Aux éloquentes paroles de Bakounine, nous joignons de grand cœur le superbe article suivant qu’il nous a été donné de lire dans le journal l’Eguaglianza de Girgenti, intitulé[2] :


L’Internationale et Mazzini.


Mazzini ! Me lèverai-je pour combattre l’homme au front duquel resplendit la divine étincelle du génie ; qui, en quarante années de douleurs inexprimables, de constance indomptée, d’actions magnanimes, avec la fascination incomparable de sa parole, avec la merveilleuse puissance de son esprit, a entraîné, a conquis tous ceux qui, dans le monde, palpitent pour la liberté et la Justice ? Affronterai-je celui dont le nom a été, en notre siècle, une espérance de résurrection pour les peuples, une menace de ruine suprême pour les rois, et qui, en rappelant l’Italie à la vie, a resserré entre les nations cette inébranlable communion de sentiments qui assure le triomphe définitif de la plus grande des révolutions ? Citoyen, oserai-je me dresser contre l’homme qui le premier m’a appris à prononcer avec émotion le saint nom de l’Italie ; révolutionnaire, me prononcerai-je pour des idées qui ne sont pas celles du vénérable concitoyen de Balilla[3], sous la bannière duquel, avec l’enthousiasme du premier âge, j’ai conspiré et combattu toutes les formes du despotisme ; homme, oserai-je discuter le Titan dont les bras puissants ont cherché à enserrer l’humanité pour en faire une seule famille ?
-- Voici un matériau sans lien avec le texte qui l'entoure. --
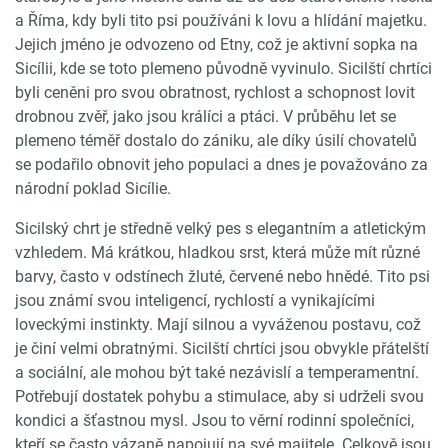
a Říma, kdy byli tito psi používáni k lovu a hlídání majetku.
Jejich jméno je odvozeno od Etny, což je aktivní sopka na
Sicílii, kde se toto plemeno původně vyvinulo. Sicilští chrtíci
byli ceněni pro svou obratnost, rychlost a schopnost lovit
drobnou zvěř, jako jsou králíci a ptáci. V průběhu let se
plemeno téměř dostalo do zániku, ale díky úsilí chovatelů
se podařilo obnovit jeho populaci a dnes je považováno za
národní poklad Sicílie.
Sicilský chrt je středně velký pes s elegantním a atletickým
vzhledem. Má krátkou, hladkou srst, která může mít různé
barvy, často v odstínech žluté, červené nebo hnědé. Tito psi
jsou známí svou inteligencí, rychlostí a vynikajícími
loveckými instinkty. Mají silnou a vyváženou postavu, což
je činí velmi obratnými. Sicilští chrtíci jsou obvykle přátelští
a sociální, ale mohou být také nezávislí a temperamentní.
Potřebují dostatek pohybu a stimulace, aby si udrželi svou
kondici a šťastnou mysl. Jsou to věrní rodinní společníci,
kteří se často vázaně napojují na své majitele. Celkově jsou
C’est la première fois qu’en moi le cœur comprime les idées, que la main n’obéit qu’à regret aux inspirations de la pensée. À ceux qui traitent les socialistes d’impies, de spoliateurs, d’incendiaires, d’ennemis de la propriété et de la famille, un homme de cœur pourrait répondre par le mépris ; à Mazzini qui, dans un sentiment sincère et profond, déplore un mal qui n’est pas, signale un péril qui n’existe pas, profère un anathème quand de ses lèvres devraient sortir les bénédictions, je dois répondre que nos ennemis sourient en voyant nos divisions, que la cause des vaincus ne pouvait pas s’attendre à se voir, pour la première fois, abandonnée de celui qui n’a jamais été du côté des vainqueurs.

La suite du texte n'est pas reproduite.